Now he’s back with his first album in seven years, and the first to get this kind of attention in almost twice that. It’s being rapturously received by the critics.

The candy coating is still there, especially on songs like “The Boom Boom Bap” and “Petrococadollar,” but it sounds less like a commercial consideration; more organic.

If there’s a theme to the lyrics as I hear them, it’s about searching within oneself while fighting against paralysis. “No Fine Lines” starts with the declaration of its title, then adds, “or there are more than I can draw.” But ends with the challenge “What matters now, though, is can you reach the windowsill?”

“Snow In The Sun” offers, in the title, an image which pinpoints a feeling I get listening to Gartside’s songs. It’s also the most soulful song on the album. Lyrically, here he continues my inferred theme by asserting: “There’ll be something good about me soon/ Like sun in the city snow.”

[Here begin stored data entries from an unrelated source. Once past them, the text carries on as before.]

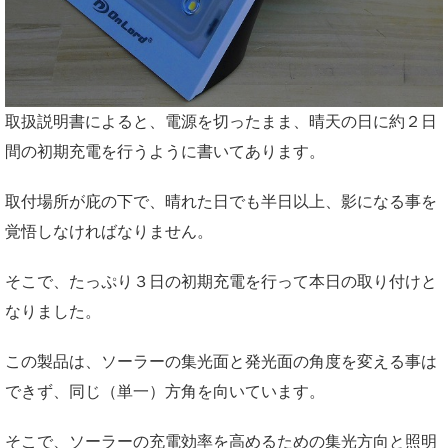
取扱説明書によると、電源を切ったまま、晴天の日に約２日
間の初期充電を行うように書いてあります。
取付場所が庇の下で、晴れた日でも半日以上、影になる事を
覚悟しなければなりません。
そこで、たっぷり３日の初期充電を行って本日の取り付けと
なりました。
この製品は、ソーラーの集光面と発光面の角度を変える事は
できず、同じ（単一）方角を向いています。
そこで、ソーラーの充電効率を高めるための集光方向と照明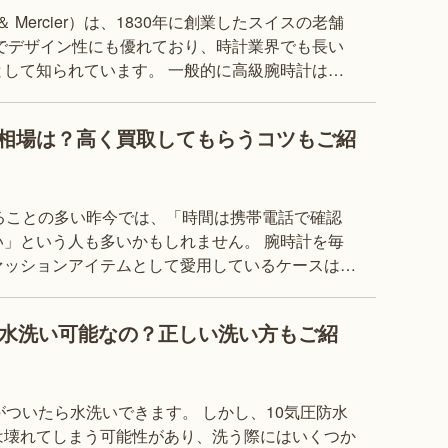
 Mercier）は、1830年に創業したスイスの老舗
でデザイン性にも優れており、時計業界でも長い
います。 一般的に高級腕時計は、
らいと感じている人は多いかもし
相場は？高く買取してもらうコツもご紹
ることの多い昨今では、「時間は携帯電話で確認
」という人も多いかもしれません。 腕時計を毎
ァッションアイテムとして愛用しているケースは多
そんな時代の中でも計時の正確性にこだわり、圧
は水洗い可能なの？正しい洗い方もご紹
がついたら水洗いできます。 しかし、10気圧防水
は壊れてしまう可能性があり、洗う際にはいくつか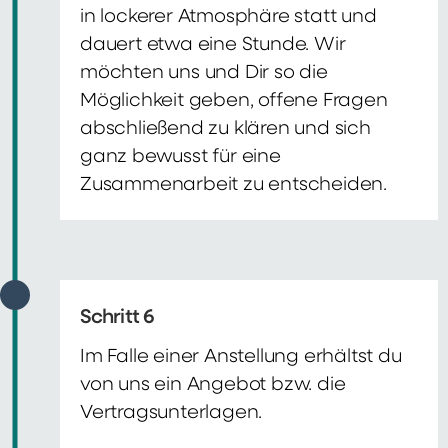
in lockerer Atmosphäre statt und
dauert etwa eine Stunde. Wir
möchten uns und Dir so die
Möglichkeit geben, offene Fragen
abschließend zu klären und sich
ganz bewusst für eine
Zusammenarbeit zu entscheiden.
Schritt 6
Im Falle einer Anstellung erhältst du
von uns ein Angebot bzw. die
Vertragsunterlagen.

All this may say more about how I hear these lyrics than how he wrote them, of course. Gartside’s lyrics are many things, most of them positive, but few would ever call them vivid. But when his voice enters, who cares?

Although there are plenty of synths about, the place they would have taken in some of the arrangements of the old days have been filled by Gartside’s multi-tracked vocals, used to most heartfelt effect on “Window Wide Open.” The man’s got a voice like a sweetener so natural there’s just no way to make it sound any uglier than bittersweet. Unless, of course, you pay attention to the lyrics. When he sings “Punks jump up, to get beat down” on “Dr. Abernathy,” well, probably no one has ever sounded quite so content with that situation.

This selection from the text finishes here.